Pictures stay out; everything else in the records below is to be repeated exactly.

◆ ◆ ◆ ◆ ◆

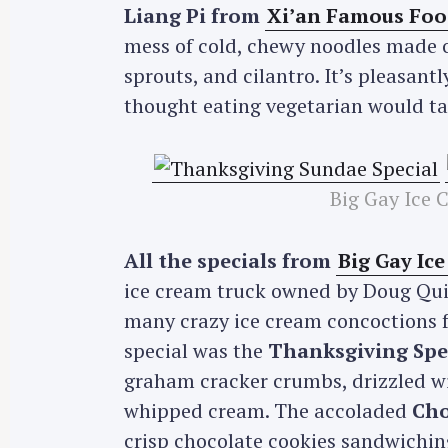
Liang Pi from
Xi’an Famous Foo
mess of cold, chewy noodles made of
sprouts, and cilantro. It’s pleasantl
thought eating vegetarian would tast
Big Gay Ice 
All the specials from
Big Gay Ic
ice cream truck owned by Doug Quin
many crazy ice cream concoctions f
special was the
Thanksgiving Spe
graham cracker crumbs, drizzled wi
whipped cream. The accoladed
Cho
crisp chocolate cookies sandwichin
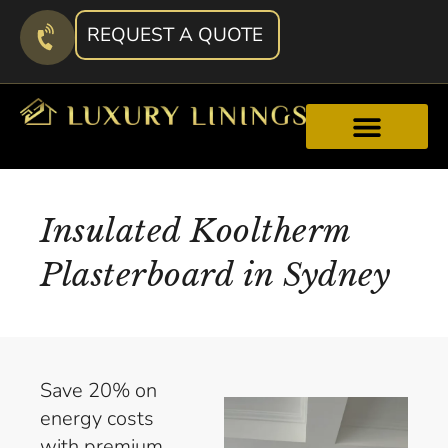
REQUEST A QUOTE
Insulated Kooltherm
Plasterboard in Sydney
Save 20% on
energy costs
with premium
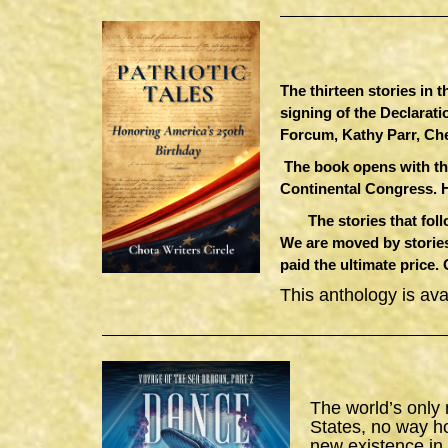
The thirteen stories in 
signing of the Declarat
Forcum, Kathy Parr, Ch
The book opens with th
Continental Congress. 
The stories that follow
We are moved by stories
paid the ultimate price.
This anthology is av
The world’s only
States, no way h
new existence in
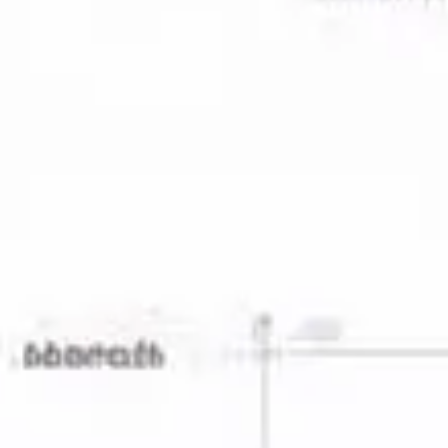
Agile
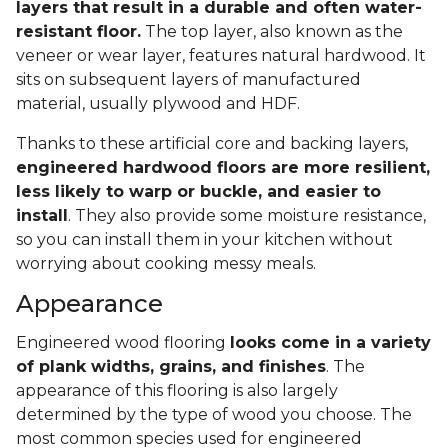
layers that result in a durable and often water-
resistant floor.
The top layer, also known as the
veneer or wear layer, features natural hardwood. It
sits on subsequent layers of manufactured
material, usually plywood and HDF.
Thanks to these artificial core and backing layers,
engineered hardwood floors are more resilient,
less likely to warp or buckle, and easier to
install
. They also provide some moisture resistance,
so you can install them in your kitchen without
worrying about cooking messy meals.
Appearance
Engineered wood flooring
looks come in a variety
of plank widths, grains, and finishes
. The
appearance of this flooring is also largely
determined by the type of wood you choose. The
most common species used for engineered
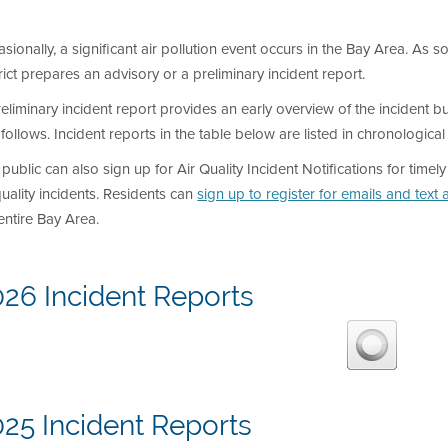
sionally, a significant air pollution event occurs in the Bay Area. As so
rict prepares an advisory or a preliminary incident report.
eliminary incident report provides an early overview of the incident but
 follows. Incident reports in the table below are listed in chronological
public can also sign up for Air Quality Incident Notifications for timel
quality incidents. Residents can
sign up to register for emails and text a
entire Bay Area.
026 Incident Reports
25 Incident Reports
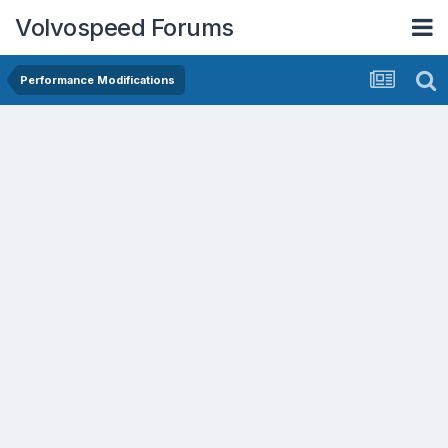
Volvospeed Forums
Performance Modifications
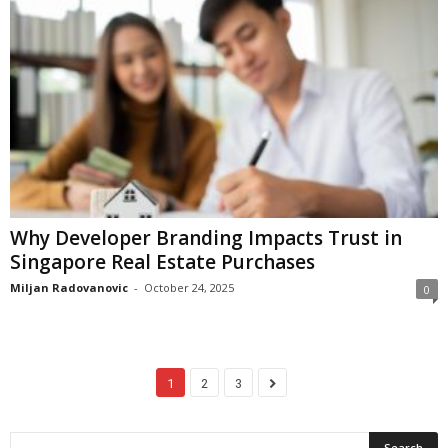
Why Developer Branding Impacts Trust in
Singapore Real Estate Purchases
Miljan Radovanovic
-
October 24, 2025
0
1
2
3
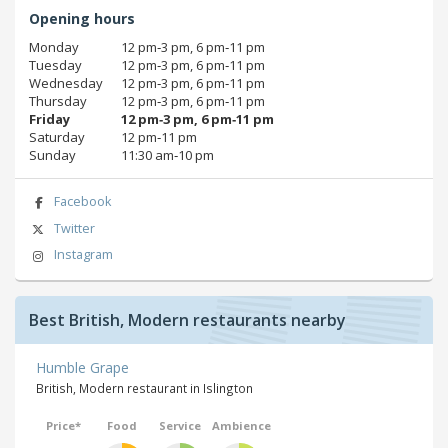
Opening hours
Monday
12 pm‑3 pm, 6 pm‑11 pm
Tuesday
12 pm‑3 pm, 6 pm‑11 pm
Wednesday
12 pm‑3 pm, 6 pm‑11 pm
Thursday
12 pm‑3 pm, 6 pm‑11 pm
Friday
12 pm‑3 pm, 6 pm‑11 pm
Saturday
12 pm‑11 pm
Sunday
11:30 am‑10 pm
Facebook
Twitter
Instagram
Best British, Modern restaurants nearby
Humble Grape
British, Modern restaurant in Islington
Price*
Food
Service
Ambience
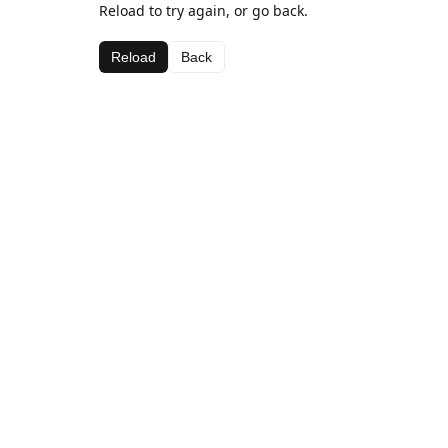
Reload to try again, or go back.
Reload
Back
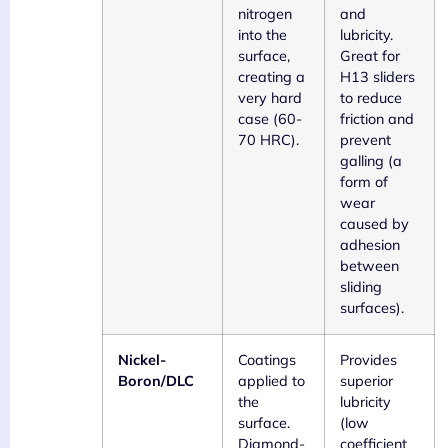
nitrogen
and
into the
lubricity.
surface,
Great for
creating a
H13 sliders
very hard
to reduce
case (60-
friction and
70 HRC).
prevent
galling (a
form of
wear
caused by
adhesion
between
sliding
surfaces).
Nickel-
Coatings
Provides
Boron/DLC
applied to
superior
the
lubricity
surface.
(low
Diamond-
coefficient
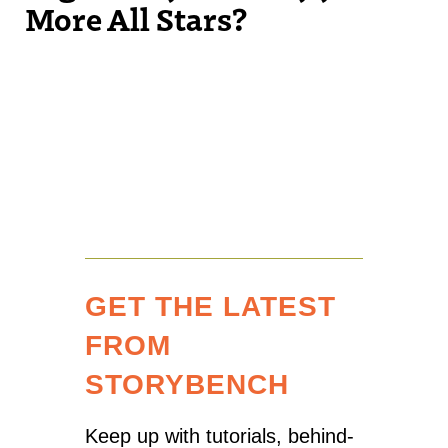
More All Stars?
GET THE LATEST
FROM
STORYBENCH
Keep up with tutorials, behind-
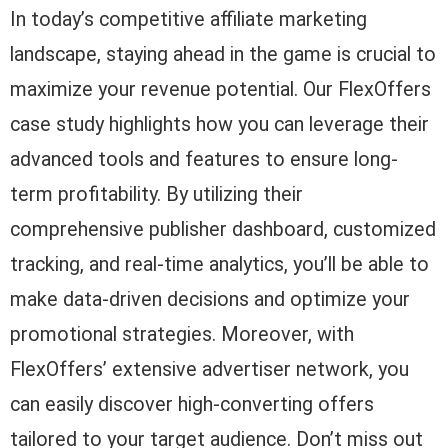
In today’s competitive affiliate marketing
landscape, staying ahead in the game is crucial to
maximize your revenue potential. Our FlexOffers
case study highlights how you can leverage their
advanced tools and features to ensure long-
term profitability. By utilizing their
comprehensive publisher dashboard, customized
tracking, and real-time analytics, you’ll be able to
make data-driven decisions and optimize your
promotional strategies. Moreover, with
FlexOffers’ extensive advertiser network, you
can easily discover high-converting offers
tailored to your target audience. Don’t miss out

◆ ◆ ◆ ◆ ◆

» **Written solution**:
Liang Pi from
Xi’an Famous Foo
mess of cold, chewy noodles made of
sprouts, and cilantro. It’s pleasantl
thought eating vegetarian would tast
Big Gay Ice 
All the specials from
Big Gay Ic
ice cream truck owned by Doug Quin
many crazy ice cream concoctions f
special was the
Thanksgiving Spe
graham cracker crumbs, drizzled wi
whipped cream. The accoladed
Cho
crisp chocolate cookies sandwichin
REQUEST A QUOTE
Insulated Kooltherm
Plasterboard in Sydney
Save 20% on
energy costs
with premium
The thirteen stories in 
signing of the Declarat
Forcum, Kathy Parr, Ch
The book opens with th
Continental Congress. 
The stories that follow
We are moved by stories
paid the ultimate price.
This anthology is av
The world’s only
States, no way h
new existence in
Agile
layers that result in a durable and often water-
resistant floor.
The top layer, also known as the
veneer or wear layer, features natural hardwood. It
sits on subsequent layers of manufactured
material, usually plywood and HDF.
Thanks to these artificial core and backing layers,
engineered hardwood floors are more resilient,
less likely to warp or buckle, and easier to
install
. They also provide some moisture resistance,
so you can install them in your kitchen without
worrying about cooking messy meals.
Appearance
Engineered wood flooring
looks come in a variety
of plank widths, grains, and finishes
. The
appearance of this flooring is also largely
determined by the type of wood you choose. The
most common species used for engineered
sionally, a significant air pollution event occurs in the Bay Area. As so
rict prepares an advisory or a preliminary incident report.
eliminary incident report provides an early overview of the incident but
 follows. Incident reports in the table below are listed in chronological
public can also sign up for Air Quality Incident Notifications for timel
quality incidents. Residents can
sign up to register for emails and text a
entire Bay Area.
026 Incident Reports
25 Incident Reports
Volvospeed Forums
Performance Modifications
Why Developer Branding Impacts Trust in
Singapore Real Estate Purchases
Miljan Radovanovic
-
October 24, 2025
0
1
2
3
Opening hours
Monday
12 pm‑3 pm, 6 pm‑11 pm
Tuesday
12 pm‑3 pm, 6 pm‑11 pm
Wednesday
12 pm‑3 pm, 6 pm‑11 pm
Thursday
12 pm‑3 pm, 6 pm‑11 pm
Friday
12 pm‑3 pm, 6 pm‑11 pm
Saturday
12 pm‑11 pm
Sunday
11:30 am‑10 pm
Facebook
Twitter
Instagram
Best British, Modern restaurants nearby
Humble Grape
British, Modern restaurant in Islington
Price*
Food
Service
Ambience
Reload to try again, or go back.
Reload
Back
nitrogen
and
into the
lubricity.
surface,
Great for
creating a
H13 sliders
very hard
to reduce
case (60-
friction and
70 HRC).
prevent
galling (a
form of
wear
caused by
adhesion
between
sliding
surfaces).
Nickel-
Coatings
Provides
Boron/DLC
applied to
superior
the
lubricity
surface.
(low
Diamond-
coefficient
More All Stars?
GET THE LATEST
FROM
STORYBENCH
Keep up with tutorials, behind-
In today’s competitive affiliate marketing
landscape, staying ahead in the game is crucial to
maximize your revenue potential. Our FlexOffers
case study highlights how you can leverage their
advanced tools and features to ensure long-
term profitability. By utilizing their
comprehensive publisher dashboard, customized
tracking, and real-time analytics, you’ll be able to
make data-driven decisions and optimize your
promotional strategies. Moreover, with
FlexOffers’ extensive advertiser network, you
can easily discover high-converting offers
tailored to your target audience. Don’t miss out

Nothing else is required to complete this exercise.